6.5. Basic education helps to improve the learning skills of young learners on key subjects that would be of great importance to them in the future. Subjects that would be further studied in the secondary and tertiary institutions would propel them towards their career path. Improved learning skills thereby raise creativity and productivity which would develop the society.

6.6. Let’s not forget that an idle hand is a devil’s workshop, for every child that is out of school, is a potential criminal or terrorist. If education can receive proper funding, most especially in the Northern part of Nigeria free from corruption, embezzlement, miss-appropriation and the general shenanigans that come with governance and management in Nigeria, the issue of insecurity, terrorism, banditry, killings, Boko- haram, and so on ravaging the territory will reduce at a high rate. In summary, quality and accessible education will promote the security of the country.

6.7. Having the proper funds for quality basic education will help reduce the illiteracy rate drastically and in the long run reduce poverty in society. Illiteracy is a major factor of l high rate of poverty in any society, when individuals are opportune to have quality basic education, they become more aware and enlighten to various opportunities around them, they get more skilled to be able to take on better jobs and more proactive at task and problem-solving.

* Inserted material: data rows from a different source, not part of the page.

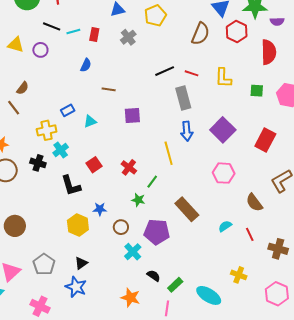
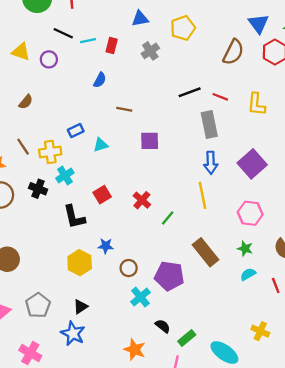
brown line: (14, 108) -> (23, 147), moved
yellow line: (169, 153) -> (202, 195), moved
green star: (138, 200) -> (245, 249), moved

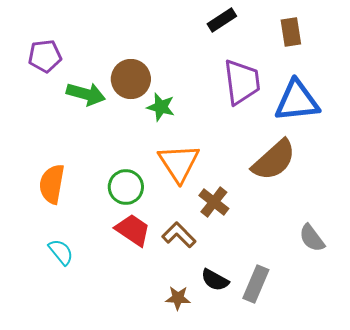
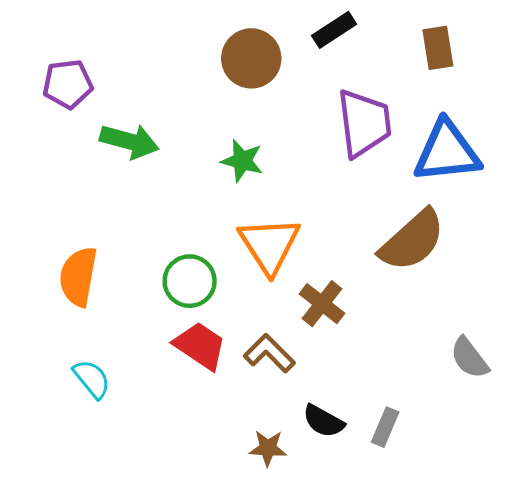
brown circle: (131, 79) -> (251, 58), moved
gray rectangle: (256, 284) -> (385, 427), size x0.7

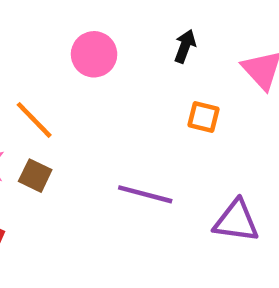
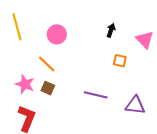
pink circle: (94, 54) -> (57, 34), moved

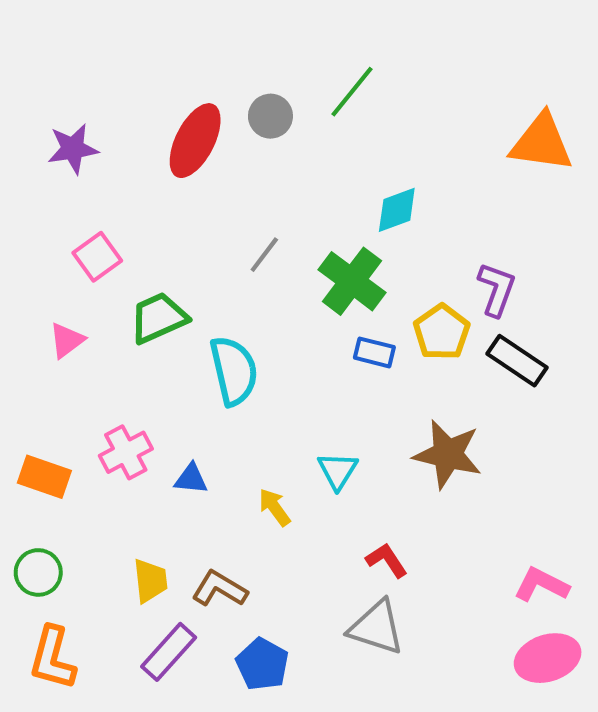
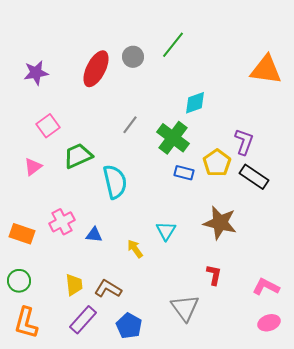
red L-shape: (387, 560) -> (214, 275), moved, turned 45
gray triangle: (376, 627) -> (185, 308), turned 36
pink ellipse: (548, 658) -> (269, 323), size x0.7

6.8. Again, when education is well funded, it affords the ministries at all levels to be able to employ qualified and well-trained teachers, staff, and other ancillary support mechanisms. To have a quality education, the services of a qualified teacher are needed. Meaning, a well-funded education scheme will create job opportunities. This helps to reduce the existing unemployment; under-employment rate and it contributes to the economic growth of the country.

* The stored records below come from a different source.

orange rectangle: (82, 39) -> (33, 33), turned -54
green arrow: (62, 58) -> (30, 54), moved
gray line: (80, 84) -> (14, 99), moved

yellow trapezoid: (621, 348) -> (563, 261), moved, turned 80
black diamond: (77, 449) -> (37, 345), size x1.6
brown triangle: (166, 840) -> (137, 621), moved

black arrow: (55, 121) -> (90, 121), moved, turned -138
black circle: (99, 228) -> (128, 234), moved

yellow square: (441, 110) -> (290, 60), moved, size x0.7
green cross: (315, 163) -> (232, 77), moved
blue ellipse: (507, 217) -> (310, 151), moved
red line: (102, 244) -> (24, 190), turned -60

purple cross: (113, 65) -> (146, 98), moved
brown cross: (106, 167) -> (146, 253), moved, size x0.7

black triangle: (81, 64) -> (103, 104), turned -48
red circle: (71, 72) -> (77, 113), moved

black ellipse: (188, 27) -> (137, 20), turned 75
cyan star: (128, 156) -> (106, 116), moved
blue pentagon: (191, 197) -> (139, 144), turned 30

6.9. The benefits and impact of a well-funded education system on the democracy of any nation cannot be over-emphasized. Quality education helps to impact democracy, human rights, governance, and political stability, and other contending social issues; through increased learning and understanding, citizens tend to understand ways to solve problems and mutual understanding between groups in conflict without resulting in violence. Without properly funded education, building a well-informed, responsive, and responsible community will be hard to achieve.

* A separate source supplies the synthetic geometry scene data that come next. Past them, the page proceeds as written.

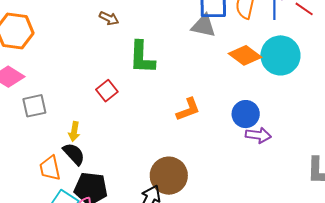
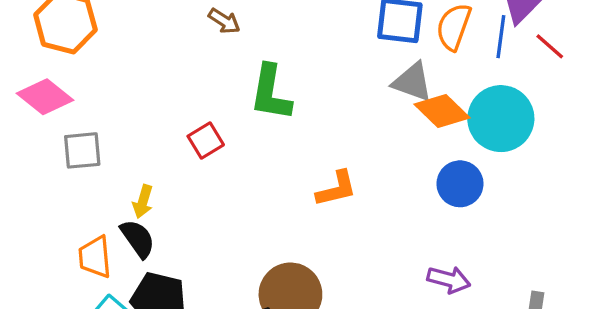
gray triangle: (204, 26) -> (412, 82), moved
blue circle: (246, 114) -> (460, 184), moved
purple arrow: (258, 135) -> (449, 280), moved

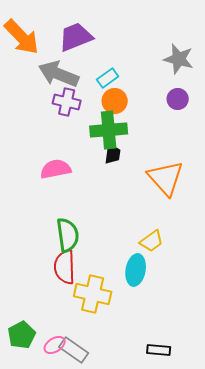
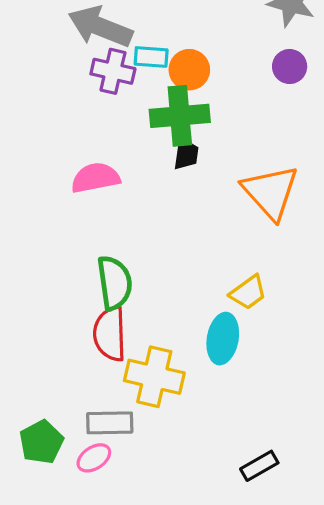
cyan rectangle: (108, 78) -> (151, 57), moved, turned 40
gray rectangle: (74, 350) -> (110, 423), moved, turned -36
black rectangle: (159, 350) -> (259, 466), turned -35

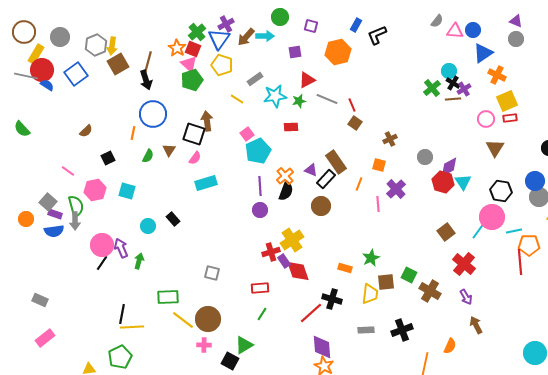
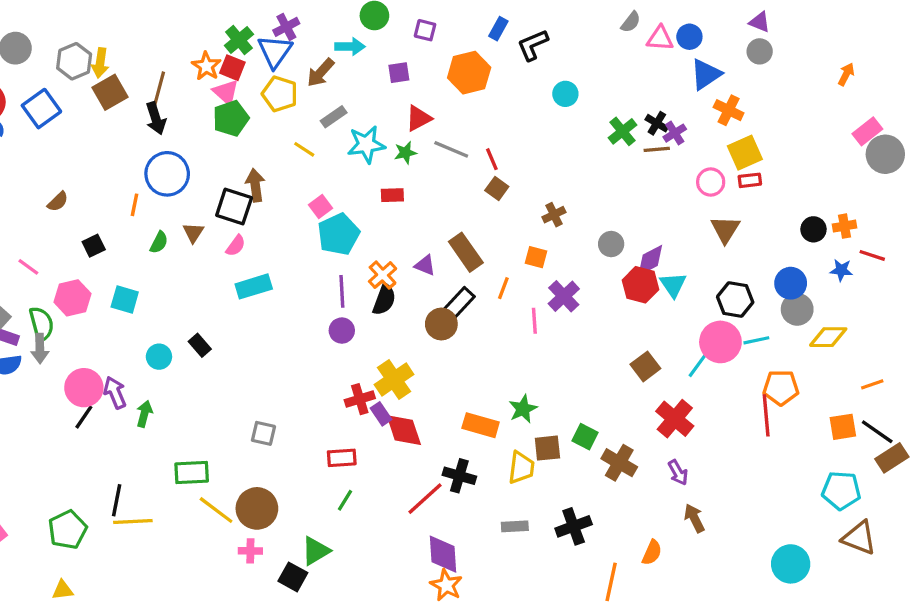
brown arrow: (246, 37) -> (321, 73), moved
cyan circle: (449, 71) -> (565, 94), moved
black rectangle: (326, 179) -> (459, 303), moved
cyan line: (514, 231) -> (756, 340), moved
orange rectangle: (345, 268) -> (481, 425), size x1.5
green pentagon: (120, 357) -> (68, 530), moved

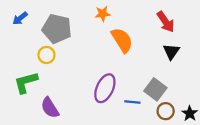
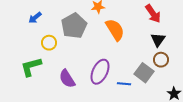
blue arrow: (20, 18) -> (35, 18), moved
gray pentagon: (57, 29) -> (74, 26), moved, turned 30
purple semicircle: (50, 108) -> (67, 79), moved
brown circle: (166, 111) -> (161, 60), moved

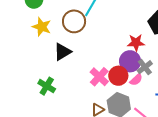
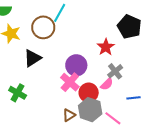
red star: (136, 43) -> (106, 47), turned -30
purple circle: (130, 61) -> (76, 65), moved
red circle: (118, 76) -> (89, 93), moved

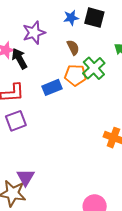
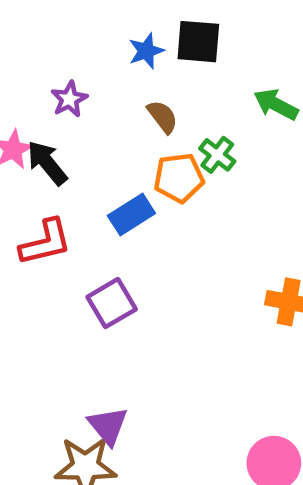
purple star: (34, 33) -> (69, 99), size x0.7
green cross: (94, 68) -> (217, 155), size x0.7
purple square: (16, 121) -> (112, 303), moved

6.10. Lastly on the potential benefits of a well-funded education system: it gives room to quality economic growth; quality learning brings about creativity and productivity of the learners that would positively contribute to the economic growth of the nation. It is a common saying that; “You cannot give what you do not have”.

Quality basic education is important as it is a remedy at solving societal and governmental challenges problems such as illiteracy, ignorance, religious violence, insecurity, poverty, economic sabotage, extreme ideologies, and political servitude and it is the path to a healthier society.


Way Forward and Suggestions:

I would conclude this writing by penning down some famous sayings of Nelson Mandela, a former South African President, and legend:

“Education is the most powerful weapon which you can use to change the world.”

“The power of education extends beyond the development of skills we need for economic success. It can contribute to nation-building and reconciliation.”

“A good head and good heart are always a formidable combination. But when you add to that a literate tongue or pen, then you have something very special.”

“No country can really develop unless its citizens are educated.”

In the light of the fact that indeed no country can really develop unless its citizens are educated, goes more to show why t is imperative for the President to keep to the pledge of increase the domestic education expenditure by 50% over the next two years.

It is highly ridiculous that Nigeria: with a plethora of education crises, will place education on such a low budget with little or no priority; no wonder why the country is ending in the path of destruction. Never late than never, the nation is coming to its senses and getting to realize the benefits of properly funding its education system for socio-economic development and growth.

Save the education system, secure the future of your country and create a better world.